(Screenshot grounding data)
--------

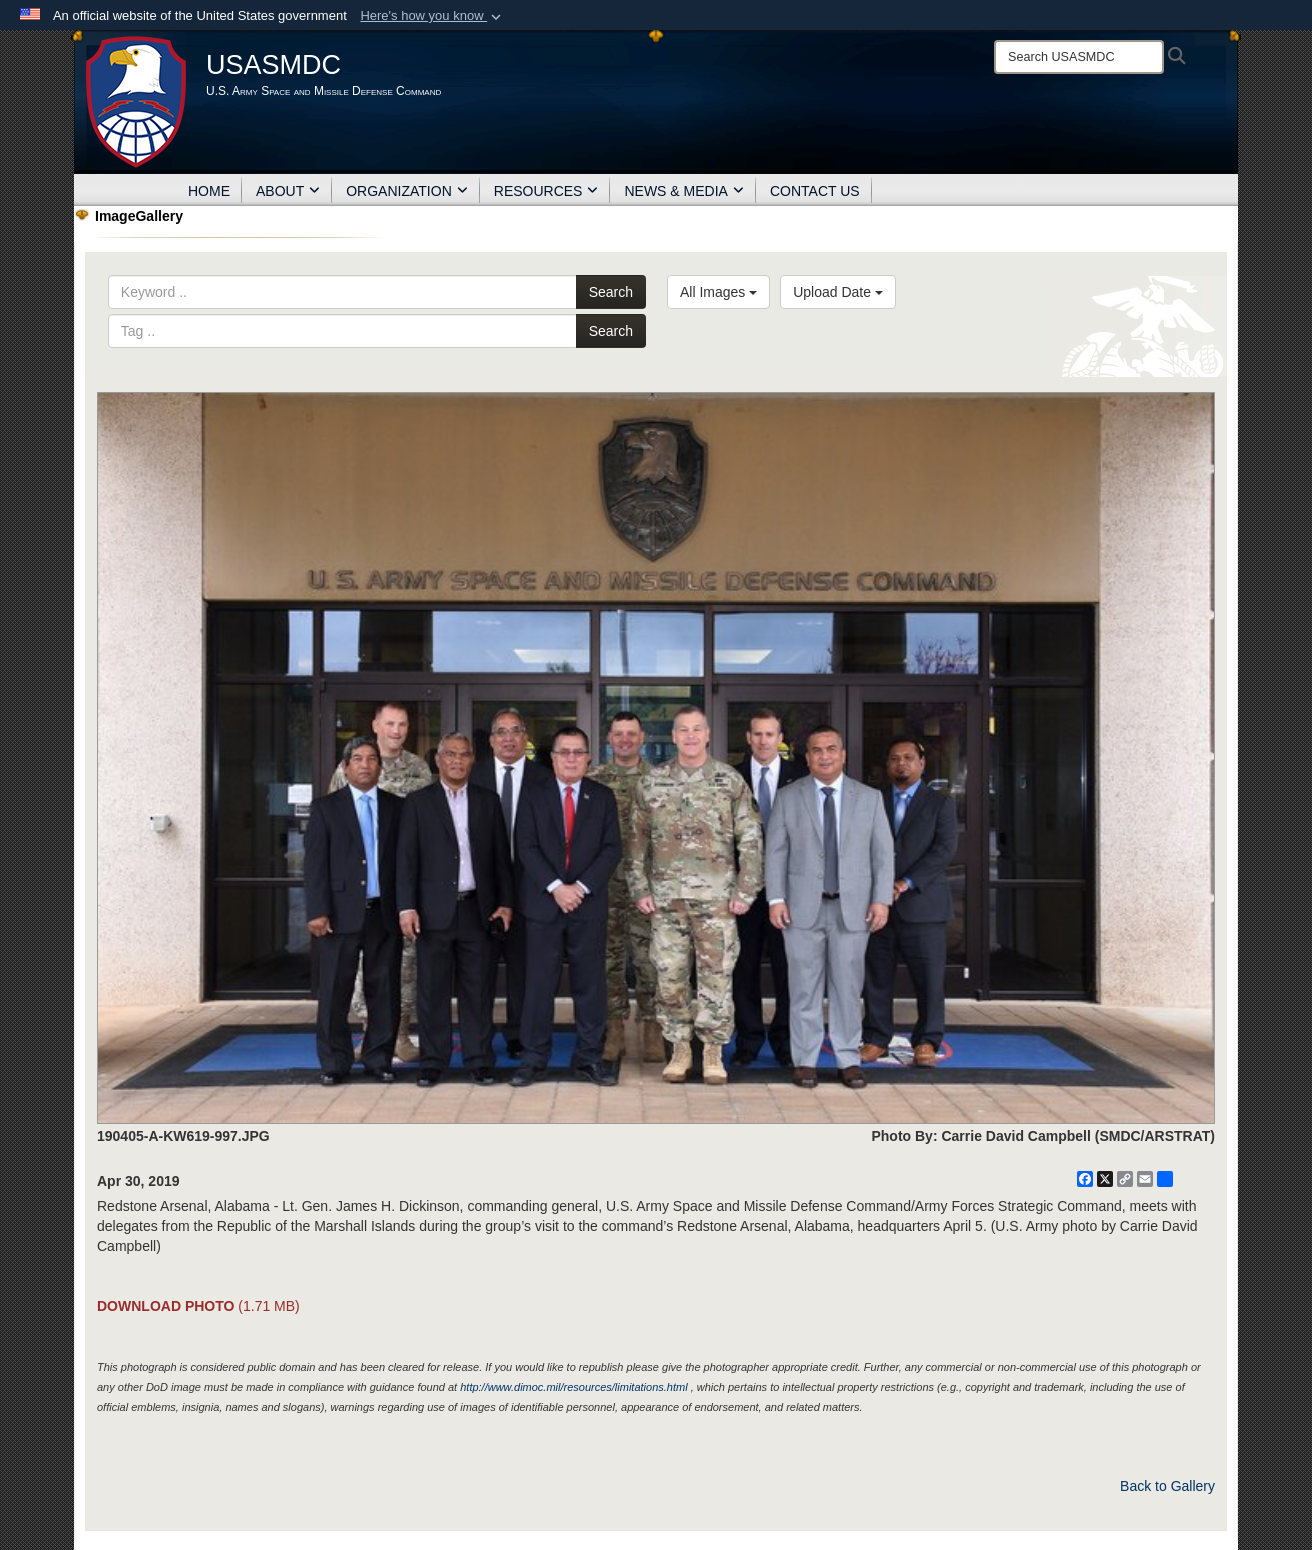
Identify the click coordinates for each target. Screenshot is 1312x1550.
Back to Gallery (1167, 1486)
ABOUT (288, 191)
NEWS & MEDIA (683, 191)
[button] (432, 16)
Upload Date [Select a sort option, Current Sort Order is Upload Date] (838, 292)
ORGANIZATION (407, 191)
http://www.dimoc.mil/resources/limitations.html (573, 1387)
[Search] (1079, 57)
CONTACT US (815, 191)
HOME (209, 191)
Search (611, 292)
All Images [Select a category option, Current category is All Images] (718, 292)
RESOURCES (546, 191)
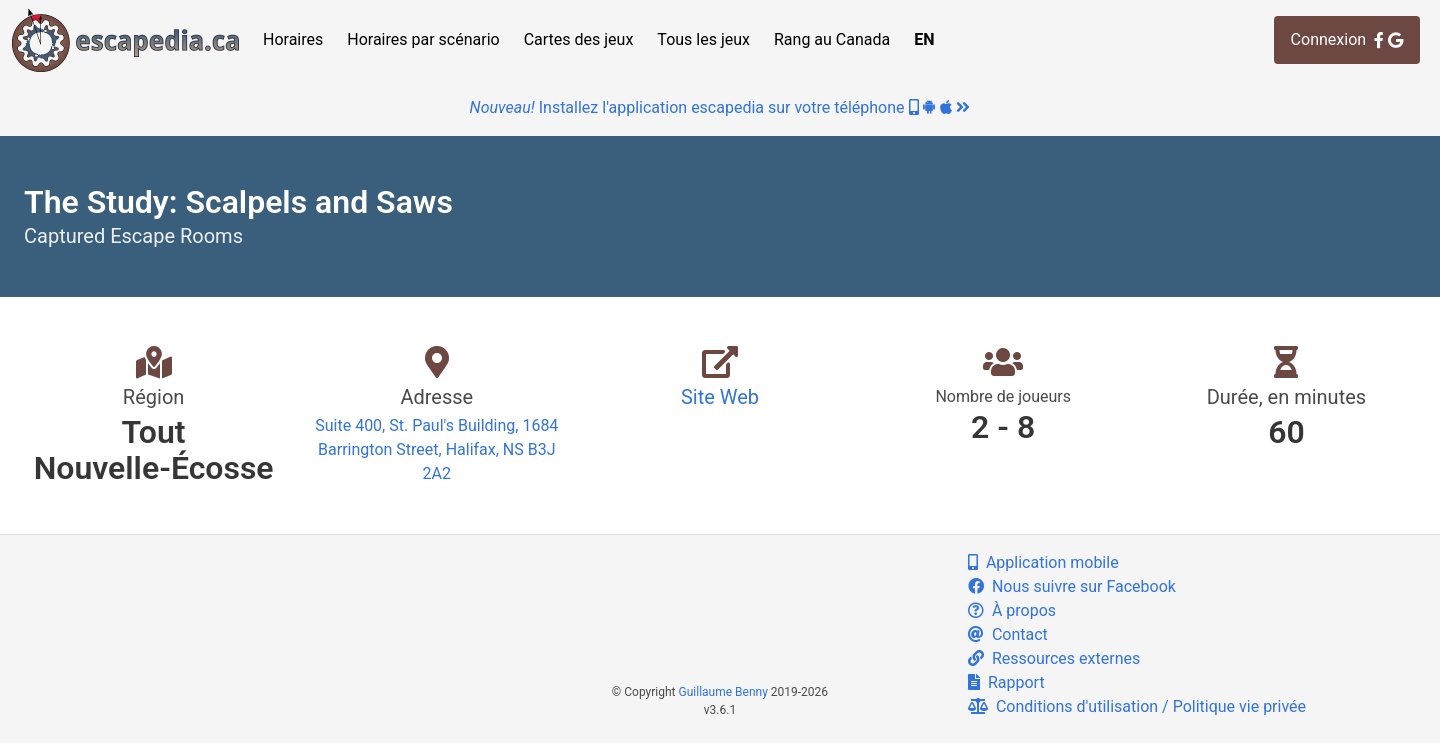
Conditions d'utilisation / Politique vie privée (1137, 706)
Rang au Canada (832, 39)
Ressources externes (1054, 658)
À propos (1012, 610)
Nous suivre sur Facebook (1072, 586)
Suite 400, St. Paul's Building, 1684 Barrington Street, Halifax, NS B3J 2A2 (436, 449)
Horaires (293, 39)
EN (924, 39)
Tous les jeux (703, 39)
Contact (1008, 634)
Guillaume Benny (723, 692)
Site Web (720, 397)
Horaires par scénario (423, 39)
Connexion (1347, 39)
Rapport (1006, 682)
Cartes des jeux (579, 39)
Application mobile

--------

Restate word for word each line of the data from the one with "Site Web (720, 397)" to the last, keeping both ends.

Site Web (720, 397)
Horaires par scénario (423, 39)
Connexion (1347, 39)
Rapport (1006, 682)
Cartes des jeux (579, 39)
Application mobile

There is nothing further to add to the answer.